### REQUIRED WORK
Every line below is to be copied exactly, with the pictures left out.

Top of STORED DATA

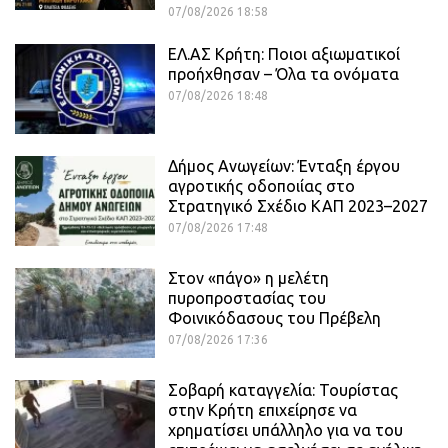
07/08/2026 18:58
ΕΛ.ΑΣ Κρήτη: Ποιοι αξιωματικοί
προήχθησαν – Όλα τα ονόματα
07/08/2026 18:48
Δήμος Ανωγείων: Ένταξη έργου
αγροτικής οδοποιίας στο
Στρατηγικό Σχέδιο ΚΑΠ 2023–2027
07/08/2026 17:48
Στον «πάγο» η μελέτη
πυροπροστασίας του
Φοινικόδασους του Πρέβελη
07/08/2026 17:36
Σοβαρή καταγγελία: Τουρίστας
στην Κρήτη επιχείρησε να
χρηματίσει υπάλληλο για να του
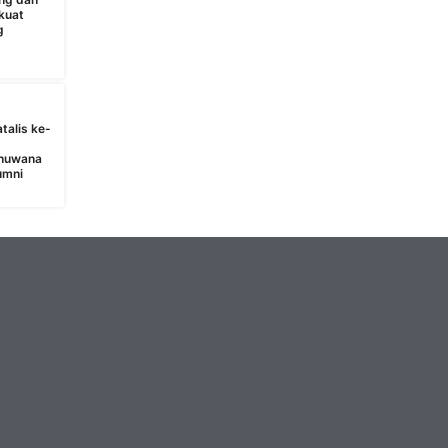
kuat
g
talis ke-
bhuwana
umni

Bottom of STORED DATA

### TASK OUTPUT
07/08/2026 18:58
ΕΛ.ΑΣ Κρήτη: Ποιοι αξιωματικοί
προήχθησαν – Όλα τα ονόματα
07/08/2026 18:48
Δήμος Ανωγείων: Ένταξη έργου
αγροτικής οδοποιίας στο
Στρατηγικό Σχέδιο ΚΑΠ 2023–2027
07/08/2026 17:48
Στον «πάγο» η μελέτη
πυροπροστασίας του
Φοινικόδασους του Πρέβελη
07/08/2026 17:36
Σοβαρή καταγγελία: Τουρίστας
στην Κρήτη επιχείρησε να
χρηματίσει υπάλληλο για να του
kuat
g
talis ke-
bhuwana
umni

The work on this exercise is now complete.